Unnamed: 0,Show,Date,Placement,Artist,Song,Total
0,Inkigayo,2022-01-09,1,IVE,ELEVEN,8533
1,Inkigayo,2022-01-16,1,IVE,ELEVEN,6583
2,Inkigayo,2022-01-23,1,IVE,ELEVEN,5927
3,Inkigayo,2022-01-30,1,GOT the beat,Step Back,5612
4,Inkigayo,2022-02-20,1,GOT the beat,Step Back,7224


In [212]:
nonwinning_df['Artist_Song'] = nonwinning_df.Artist + " " + nonwinning_df.Song
nonwinning_df['Date'] = pd.to_datetime(nonwinning_df['Date'], format='%Y-%m-%d')
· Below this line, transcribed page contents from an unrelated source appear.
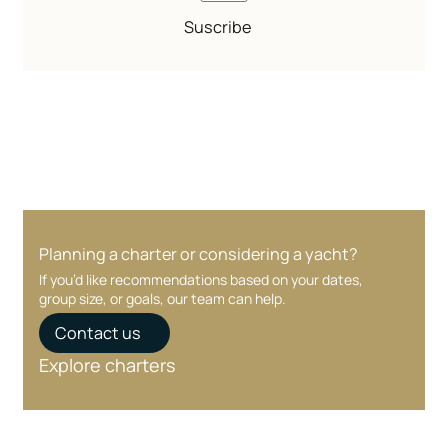
Suscribe
Planning a charter or considering a yacht?
If you’d like recommendations based on your dates,
group size, or goals, our team can help.
Contact us
Explore charters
# nonwinning_unique_queries = nonwinning_df['Artist_Song'].unique().tolist()
# nonwinning_unique_queries.sort()
# nonwinning_unique_queries

In [213]:
%%capture download_non_wins

from download_audio import process_songs_dataframe
nonwinning_linked_df = process_songs_dataframe(nonwinning_df)

In [214]:
import json

non_winning_feature_filepath = 'data/tables/award_non_winning_features.json'

if os.path.exists(non_winning_feature_filepath):
    with open(non_winning_feature_filepath, 'r') as f:
        link_to_non_winning_features = json.load(f)
else:
    link_to_non_winning_features = dict()    

In [215]:
%%capture process_non_wins

unique_non_winning_file_paths = nonwinning_linked_df.file_path.unique().tolist()
for query in unique_non_winning_file_paths:
    if query not in link_to_non_winning_features:
        link_to_non_winning_features[query] = predictor.predict_all(query)  
    print(f"Processed {query} with features: {link_to_non_winning_features[query]}")

In [216]:
import json
with open('data/tables/award_non_winning_features.json', 'w') as f:
    json.dump(link_to_non_winning_features, f, indent=4)

In [217]:
# feature_list = ['effnet_approachability', 'vggish_party', 'vggish_happy', 'vggish_sad', 'effnet_party', 'effnet_happy', 'effnet_sad', 'effnet_approachability', 'effnet_engagement', 'effnet_timbre_bright', 'tempo']
# plot_features_subplots({feature: [x[feature] for x in link_to_non_winning_features.values()] for feature in feature_list})

# Award Show Winners

Upon introspection on how to utilize both datasets, I noticed that the initial Award Show Winning dataset contained a lot of inconsistencies. For example, 'TOMORROW X TOGETHER' was referenced both as 'TXT' and 'TOMORROW X TOGETHER'. Additionally, there were dates that were published that didn't correspond to when an episode happened or would happen since these Music Shows run a consistent weekly basis. Therefore, I decided to simply merge data that isn't found in the KPOP Database website. The information found on the Wikipedia pages appear to be updated more frequently and contain certain episodes of a program that weren't covered in the database. This could be due to episodes not being aired but still announcing a winner for the week. 

In [218]:
import pandas as pd

win_df = pd.read_csv('data/tables/updated_all_award_show_winners.csv', index_col=0)
win_df.head(5)

Unnamed: 0,Episode,Date,Artist,Song,Points,Award Show,Search Query
0,1121,"January 9, 2022",Ive,Eleven,8533,Inkigayo,track:Eleven artist:Ive year:2000-2022
1,1122,"January 16, 2022",Ive,Eleven,6583,Inkigayo,track:Eleven artist:Ive year:2000-2022
2,1123,"January 23, 2022",Ive,Eleven,5927,Inkigayo,track:Eleven artist:Ive year:2000-2022
3,1124,"January 30, 2022",Got the Beat,Step Back,5612,Inkigayo,track:Step Back artist:Got the Beat year:2000-...
4,1125,"February 20, 2022",Got the Beat,Step Back,7224,Inkigayo,track:Step Back artist:Got the Beat year:2000-...


In [219]:
win_df['Date'] = win_df['Date'].apply(parse_date)
win_df['Date'] = pd.to_datetime(win_df['Date'], format='%Y-%m-%d')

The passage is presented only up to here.